J'ai donc eu envie de mettre en avant quatre types d'initiatives, qui sont à la croisée de mes deux domaines de prédilection : le mécénat et la musique. Ils permettent d'embarquer tout le monde dans la vertueuse spirale du don : people, directeurs d'institutions, mélomanes, grands mécènes et petits donateurs.

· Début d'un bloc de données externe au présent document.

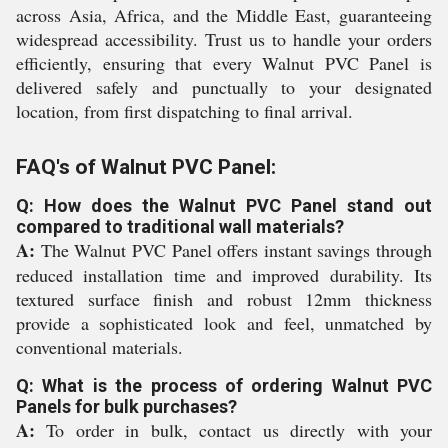
across Asia, Africa, and the Middle East, guaranteeing
widespread accessibility. Trust us to handle your orders
efficiently, ensuring that every Walnut PVC Panel is
delivered safely and punctually to your designated
location, from first dispatching to final arrival.
FAQ's of Walnut PVC Panel:
Q: How does the Walnut PVC Panel stand out
compared to traditional wall materials?
A:
The Walnut PVC Panel offers instant savings through
reduced installation time and improved durability. Its
textured surface finish and robust 12mm thickness
provide a sophisticated look and feel, unmatched by
conventional materials.
Q: What is the process of ordering Walnut PVC
Panels for bulk purchases?
A:
To order in bulk, contact us directly with your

a) Côté people : chanter pour demander

Pendant le confinement, les appels au don se sont faits, parfois, avec des chansons :

- le single Les gens du secours par Lavoine, Obispo et Pagny

- le clip En mon cœur porté par Julie Gayet, pour la Fondation des Femmes

- le collectif Et Demain ? avec une chorale au profit de la Fondation Hôpitaux de Paris-Hôpitaux de France.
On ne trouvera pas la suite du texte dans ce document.